↓

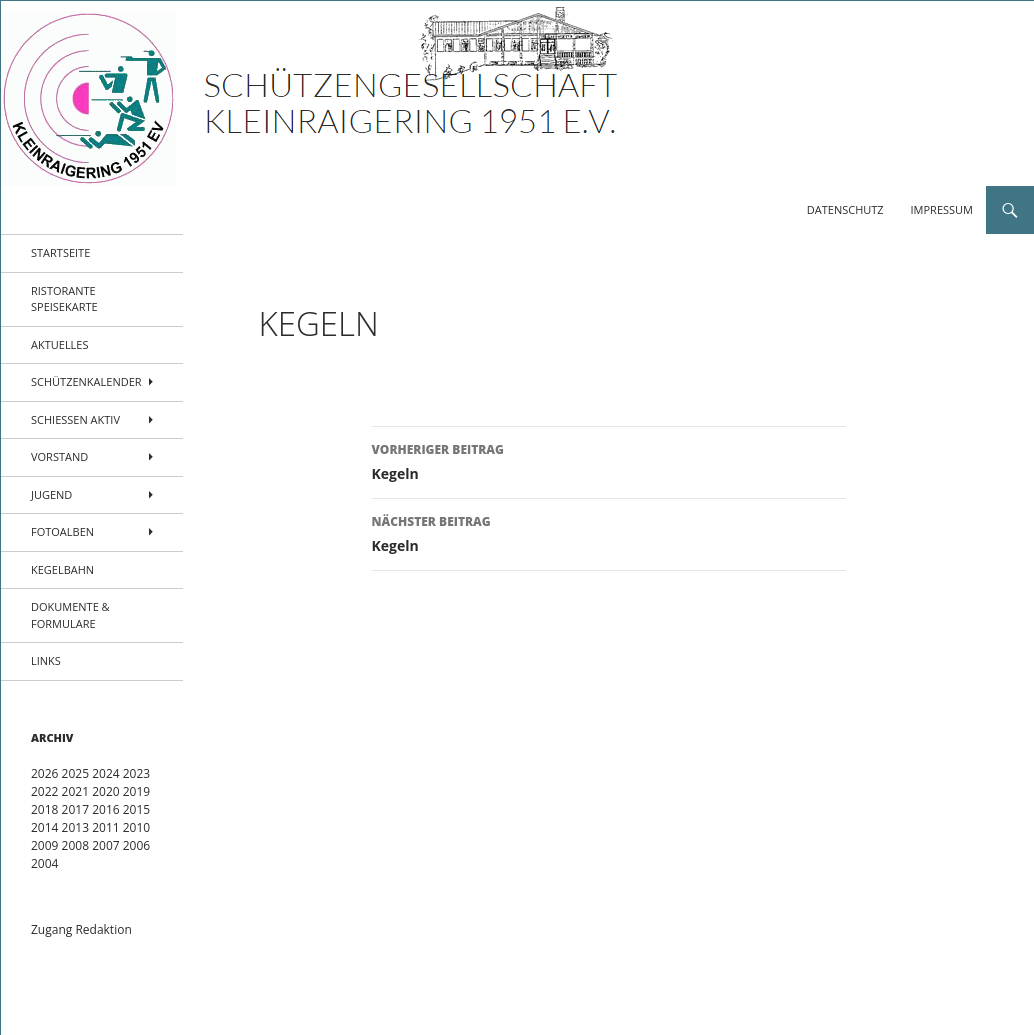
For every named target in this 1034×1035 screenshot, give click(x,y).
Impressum (942, 209)
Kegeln (609, 460)
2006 (136, 845)
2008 (75, 845)
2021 (75, 791)
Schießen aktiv (75, 419)
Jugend (51, 494)
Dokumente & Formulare (70, 615)
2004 (44, 863)
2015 (136, 809)
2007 (105, 845)
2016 (105, 809)
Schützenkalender (86, 381)
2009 (44, 845)
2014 (44, 827)
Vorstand (59, 456)
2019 (136, 791)
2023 (136, 773)
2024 (105, 773)
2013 (75, 827)
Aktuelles (60, 344)
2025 (75, 773)
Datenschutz (845, 209)
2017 (75, 809)
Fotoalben (62, 531)
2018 (44, 809)
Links (46, 660)
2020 (105, 791)
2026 (44, 773)
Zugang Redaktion (81, 929)
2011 (105, 827)
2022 (44, 791)
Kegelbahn (62, 569)
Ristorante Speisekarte (64, 299)
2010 (136, 827)
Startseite (60, 252)
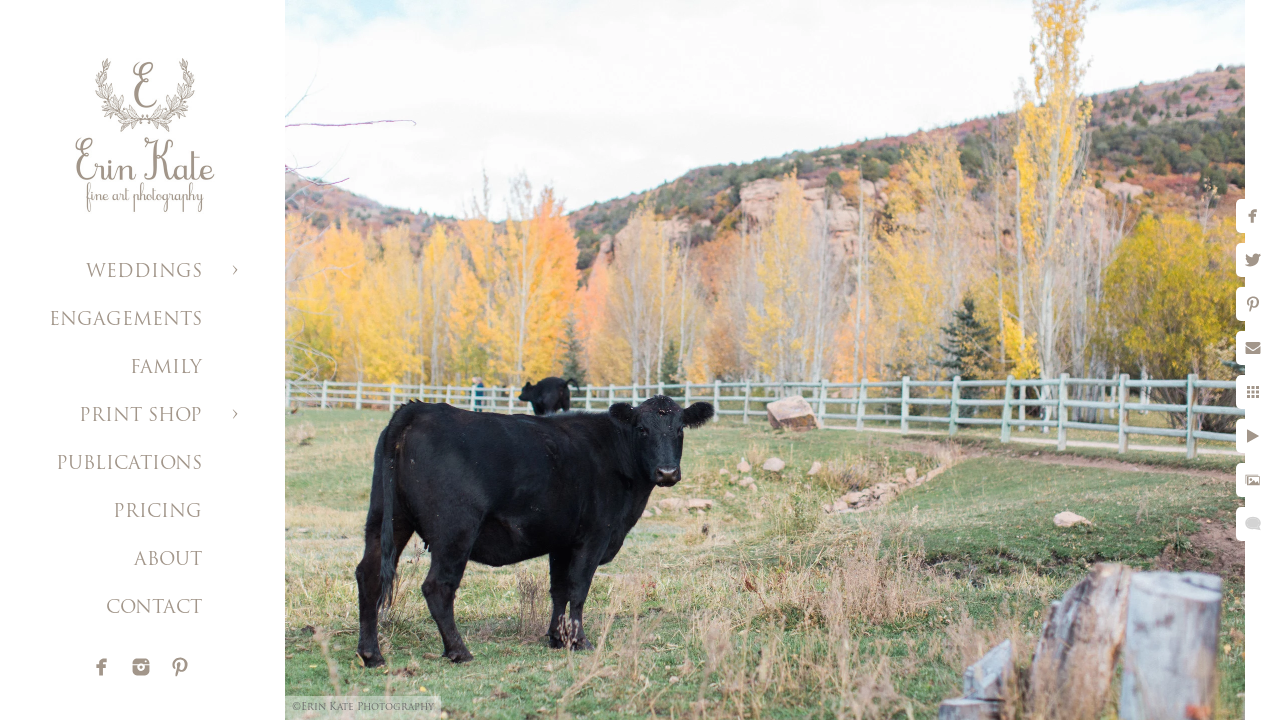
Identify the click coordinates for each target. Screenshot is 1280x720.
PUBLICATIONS (129, 464)
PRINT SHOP (140, 416)
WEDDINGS (144, 272)
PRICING (157, 512)
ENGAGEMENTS (125, 320)
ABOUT (168, 560)
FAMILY (166, 368)
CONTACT (154, 608)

↑

Copy, exactly and only, the lines above that begin with the one containing "Jugend (51, 494)" and finish with the one containing "2022 (44, 791)".

Jugend (51, 494)
Dokumente & Formulare (70, 615)
2004 (44, 863)
2015 (136, 809)
2007 (105, 845)
2016 (105, 809)
Schützenkalender (86, 381)
2009 (44, 845)
2014 (44, 827)
Vorstand (59, 456)
2019 (136, 791)
2023 (136, 773)
2024 (105, 773)
2013 (75, 827)
Aktuelles (60, 344)
2025 (75, 773)
Datenschutz (845, 209)
2017 (75, 809)
Fotoalben (62, 531)
2018 (44, 809)
Links (46, 660)
2020 (105, 791)
2026 (44, 773)
Zugang Redaktion (81, 929)
2011 (105, 827)
2022 (44, 791)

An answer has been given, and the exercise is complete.